In OK wells are valued at between $30k and $40k per flowing barrel. Some adjustment is made for the sands or intervals that are being exploited.
So if the new wells are Stockdale are valued similarly and are similar to Morris 1 the valuation would work out along these lines
Oil 80 bopd
Condensate 10 Bopd
Gas 100 bopd equivalent
Valuation then is: 190 x $30,000 = $5.7mil
Cost $35k per well and say $70k per well workover and gas hook up etc
So for $105k per well and a bit of messing around with a rig over say two weeks per well we have an asset possibly worth $5.7mil per well..

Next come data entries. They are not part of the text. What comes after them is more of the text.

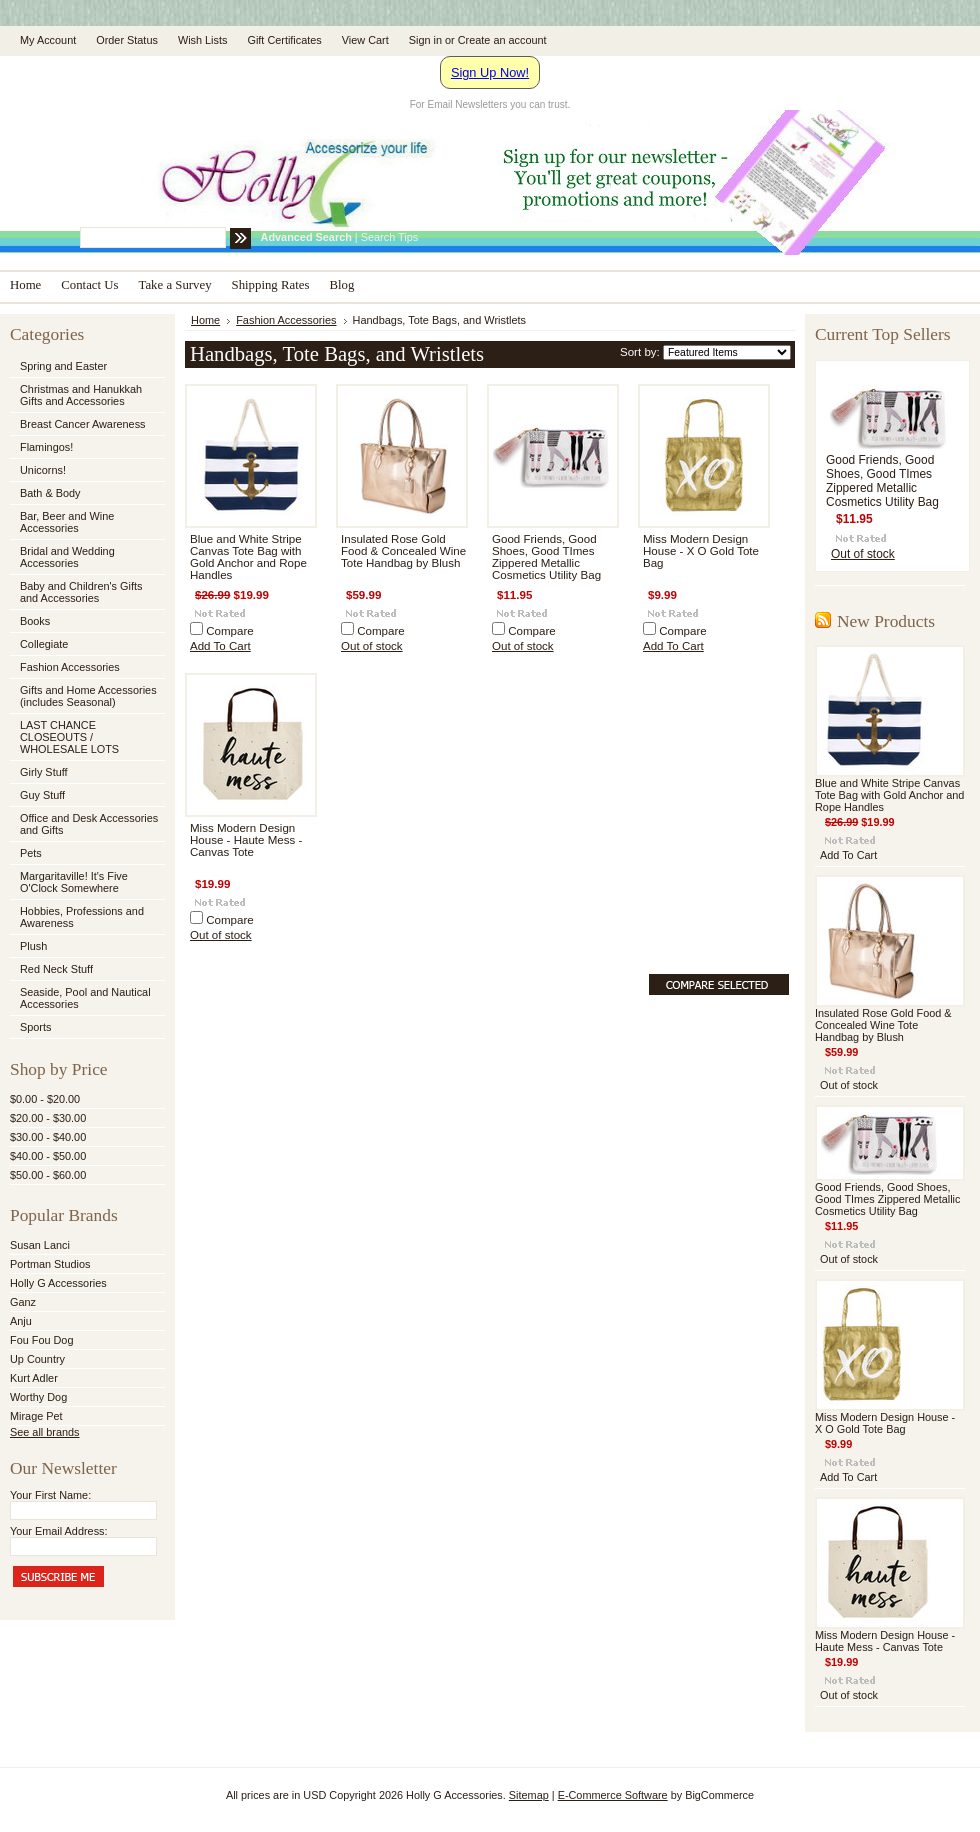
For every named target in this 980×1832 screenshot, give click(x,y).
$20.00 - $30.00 (48, 1118)
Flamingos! (46, 447)
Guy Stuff (42, 795)
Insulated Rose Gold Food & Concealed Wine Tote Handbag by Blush (403, 551)
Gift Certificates (284, 40)
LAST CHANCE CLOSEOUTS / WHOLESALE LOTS (69, 737)
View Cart (365, 40)
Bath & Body (50, 493)
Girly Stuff (86, 773)
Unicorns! (43, 470)
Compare (230, 631)
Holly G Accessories (58, 1283)
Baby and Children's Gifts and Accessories (81, 592)
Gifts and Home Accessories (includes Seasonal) (86, 696)
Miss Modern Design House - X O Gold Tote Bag (701, 551)
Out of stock (372, 646)
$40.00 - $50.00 (48, 1156)
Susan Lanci (40, 1245)
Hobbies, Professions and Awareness (86, 917)
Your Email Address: (59, 1531)
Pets (86, 854)
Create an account (502, 40)
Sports (86, 1028)
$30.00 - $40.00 (48, 1137)
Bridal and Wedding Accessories (67, 557)
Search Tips (389, 237)
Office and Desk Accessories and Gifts (89, 824)
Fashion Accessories (86, 668)
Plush (33, 946)
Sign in (425, 40)
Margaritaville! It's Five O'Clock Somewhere (74, 882)
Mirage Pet (36, 1416)
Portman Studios (50, 1264)
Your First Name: (50, 1495)
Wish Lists (203, 40)
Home (205, 320)
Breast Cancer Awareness (83, 424)
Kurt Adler (34, 1378)
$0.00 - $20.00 (45, 1099)
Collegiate (86, 645)
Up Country (37, 1359)
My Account (48, 40)
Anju (21, 1321)
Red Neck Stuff (56, 969)
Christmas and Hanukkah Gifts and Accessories (86, 395)
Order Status (127, 40)
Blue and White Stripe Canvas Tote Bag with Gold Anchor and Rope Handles (248, 557)
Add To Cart (220, 646)
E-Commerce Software (613, 1795)
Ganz (23, 1302)
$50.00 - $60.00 (48, 1175)
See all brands (45, 1432)
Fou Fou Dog (41, 1340)
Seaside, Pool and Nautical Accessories (86, 998)
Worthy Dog (38, 1397)
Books (35, 621)
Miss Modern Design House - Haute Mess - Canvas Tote (246, 840)
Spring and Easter (63, 366)
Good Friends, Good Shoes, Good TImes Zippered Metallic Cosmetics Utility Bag (546, 557)
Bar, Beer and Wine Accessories (86, 522)
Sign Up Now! (490, 72)
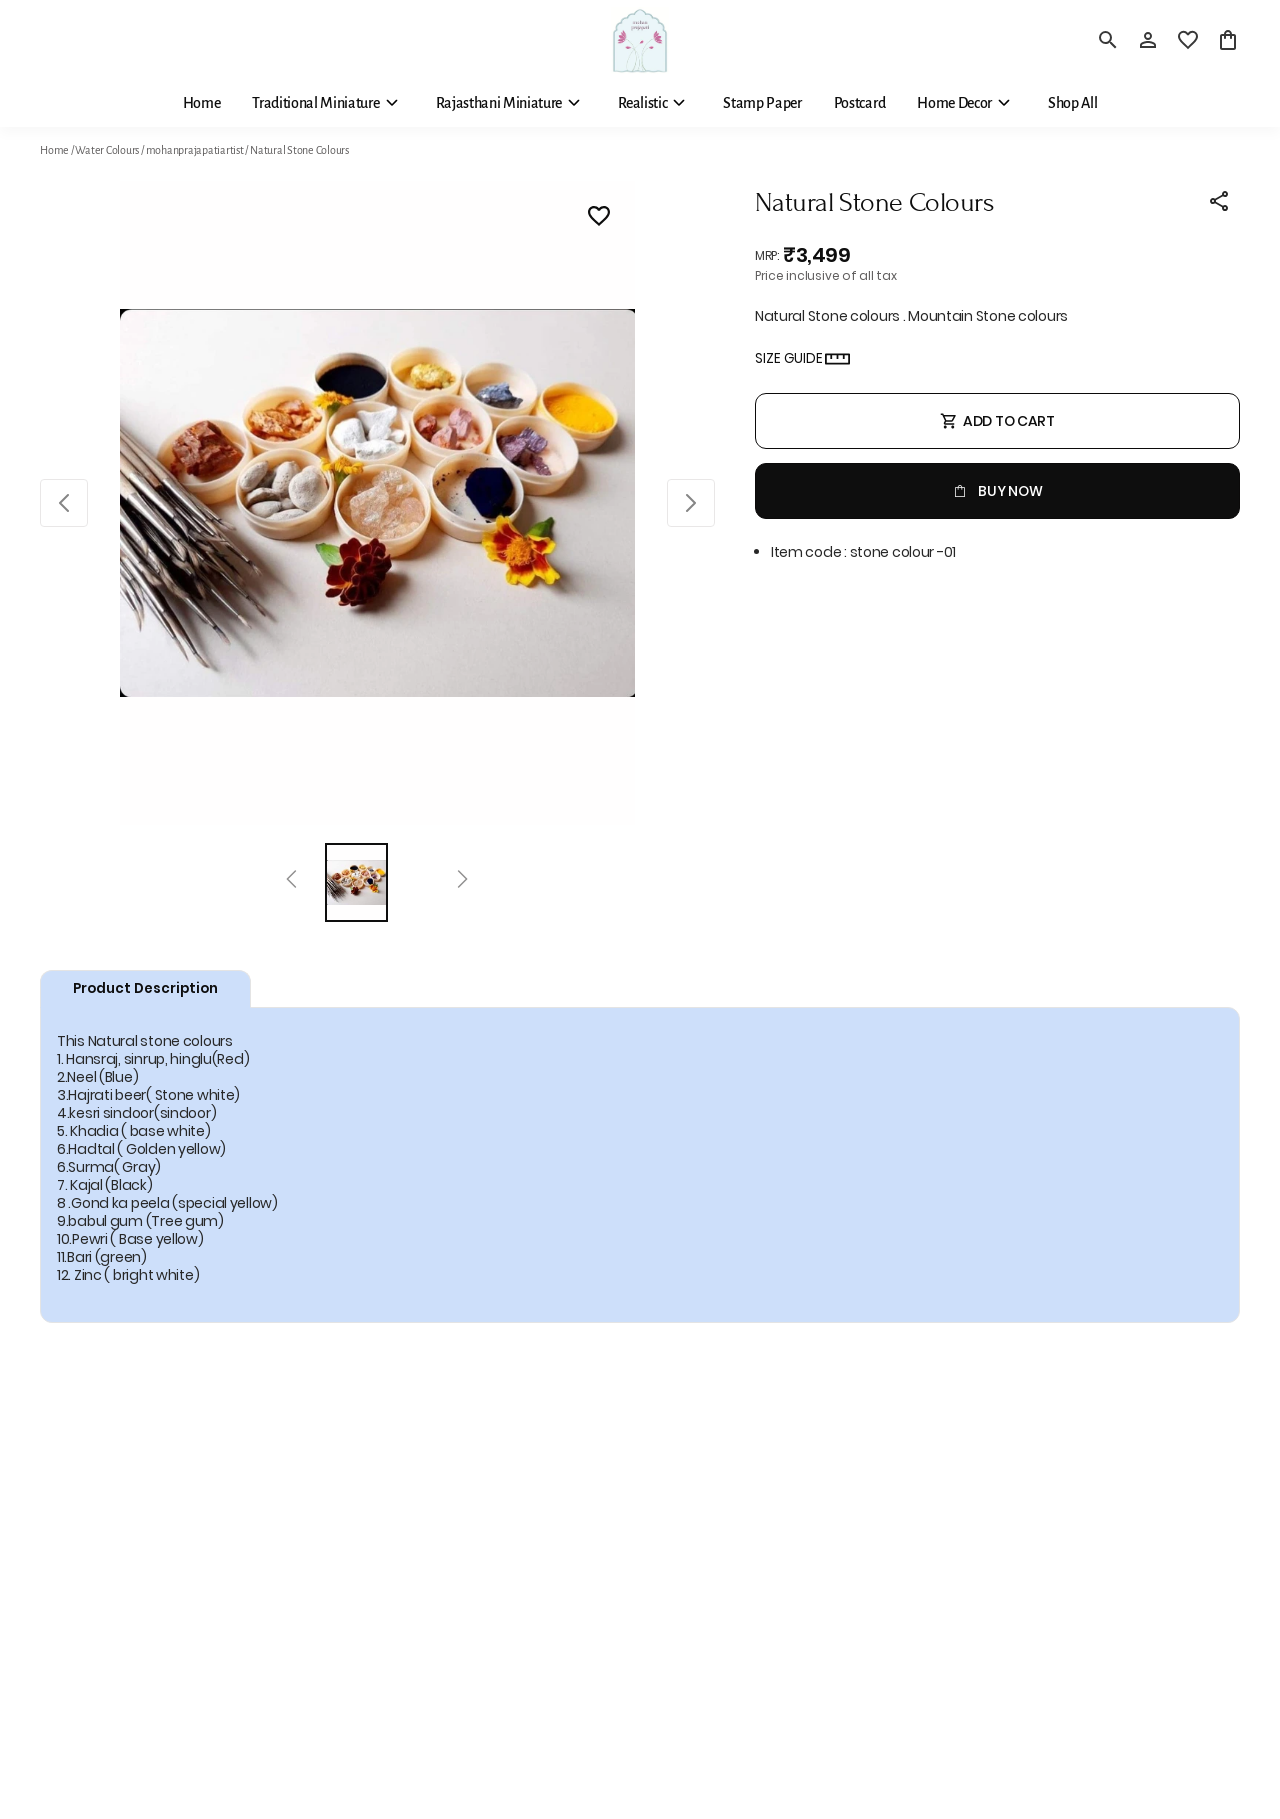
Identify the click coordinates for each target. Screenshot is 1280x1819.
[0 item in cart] (1228, 40)
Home (54, 150)
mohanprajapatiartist (195, 150)
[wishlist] (1188, 40)
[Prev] (291, 882)
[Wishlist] (599, 219)
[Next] (462, 882)
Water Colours (107, 150)
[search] (1108, 40)
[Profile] (1148, 40)
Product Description (145, 988)
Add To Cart (997, 421)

Note when doing these metrics and comparators it is best just to regard them as an order of magnitude thing. Ie., the value might end up being $4 mil or $7 mil per well but it is a lot more than $105k per well.
Again as a comparator NTOG was getting excited at drilling wells costing circa $350k/$500k per well, producing 50 bopd per well and making two times their money back at $40 oil.
It is down to how these wells turn out: will they each be like Morris 1? Was Morris 1 a complete fluke? We should know pretty soon though I think the Austin Chalk wells will be the ones to get the TLC. Whichever way you cut it, these wells would have to be pretty bad for us to lose money on them at current prices given the deal that Eddie has cut.